Maybe I'll write more on this later. I don't think this is a very satisfactory reply, but I'm tired of writing and I'd guess that anyone who's gotten this far is tired of reading.
Judgment
Cake-decoration is probably not as valuable as a Cezanne because icing rots faster, but considering the practice and hard work that went into making either, that might be the only reason. My distinction between a masterpiece and human fall-out isn't my attempt to dictate my own beliefs on what constitutes worthwhile art. It's an attempt to help classify in my own mind things like skill, talent and hard work, as opposed to restorative playtime or some kind of art therapy, which doesn't have to be good or make sense to anybody. It'd be nice to be on the same page as others but failing that I guess at least I'll know why I feel passionate about certain artistic expression and unmoved by others.

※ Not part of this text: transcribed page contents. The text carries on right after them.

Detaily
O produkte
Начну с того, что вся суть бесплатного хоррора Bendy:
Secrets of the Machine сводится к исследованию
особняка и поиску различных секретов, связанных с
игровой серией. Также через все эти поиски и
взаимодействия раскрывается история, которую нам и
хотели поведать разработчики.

Otherwise I'm having a hard time identifying with the projection of oneself onto others through inanimate objects, since I don't care much for jewellery, fashion or the latest gadgets. Admittedly I was tempted by a snazzy pair of pink Luigino Stings a few years back but foot-comfort and poverty won out. Perhaps someone can point out to me where I judge others, but I don't judge them on their choice of bike, car, house, dress, decor, etc. It bothers me that I don't get Eno's sunglasses analogy. Why does putting on a particular pair of sunglasses have to be about projecting an image or pretending to be somebody else? Why can't it just mean a person gets migraines from glare and needs polarized ones? Why isn't riding a bike about getting from A to B? To a great deal of people on the planet I think it is.
I don't like prejudice or snobbery- of any kind - but it seems to be the way of the world as long as people feel the urge to control, or are ruled by fear. I'm probably just barking up the wrong tree again, though.